Under the prohibitive policy, users may not transfer sensitive data in and out of S4H. They may only upload non-sensitive data to Trillium (storage not encrypted at rest) where they can be accessed from S4H. For egress purposes, the PI should designate at least one user (could be themselves) that is not under the prohibitive policy. Other users in the group could share files for egress with the designated user (e.g. by putting them in the group's project directory).
Data policies
It is important to understand that:
- Within a group, file access is managed by traditional POSIX permissions and access-control lists, like on Trillium. In case users in a group are working on separate sub-projects where there should not be mutual access, it is their responsibility to make sure that permissions are set up correctly.

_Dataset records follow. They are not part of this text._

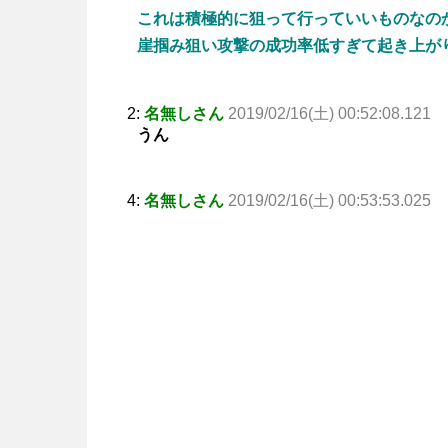
これは積極的に狙って行っていいものなの
崖掴み狙い攻撃の成功率低すぎて起き上が
2:
名無しさん
2019/02/16(土) 00:52:08.121
うん
4:
名無しさん
2019/02/16(土) 00:53:53.025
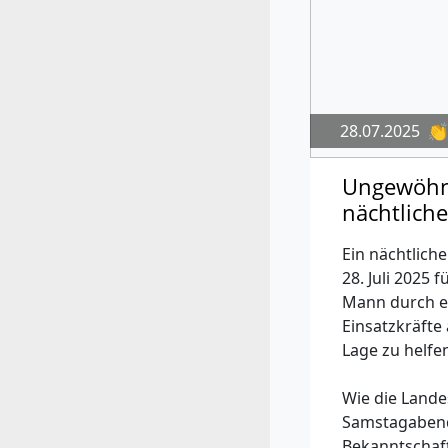
28.07.2025
👏
Ungewöhnl
nächtliche
Ein nächtlich
28. Juli 2025 
Mann durch e
Einsatzkräfte
Lage zu helfe
Wie die Landes
Samstagabend t
Bekanntschaft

- There is no way to facilitate cross-group file sharing of sensitive files on S4H; each group has a different encryption key and the system is set up so that a compute node can only use one key at a time.

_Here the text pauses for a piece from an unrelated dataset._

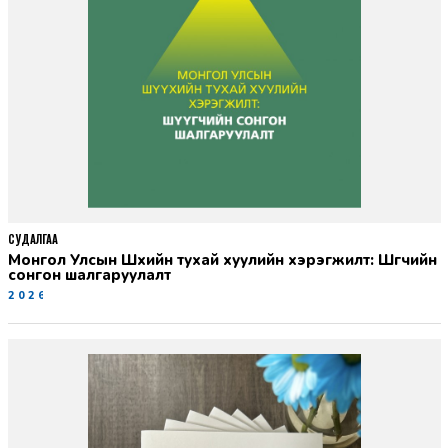
СУДАЛГАА
Монгол Улсын Шүүхийн тухай хуулийн хэрэгжилт: Шүүгчийн
сонгон шалгаруулалт
2026-06-19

- No backup is provided for encrypted storage; deletion is irreversible. This ensure that data are securely disposed of in compliance with a provision found in many data sharing agreements.
Software
Same as Trillium.
Note that you may use software (including, for example, Python virtual environments) that you installed in your Trillium file systems on S4H (but not vice versa). This could be useful for users under the restrictive or prohibitive policy, that may otherwise have difficulty installing software in their encrypted storage spaces.
Submitting jobs
This is largely the same as Trillium. Note however that job metadata are not kept confidential! In particular, the submitting user, work directory, job name, comment, and command should be considered public information and the users must not include any sensitive information in these.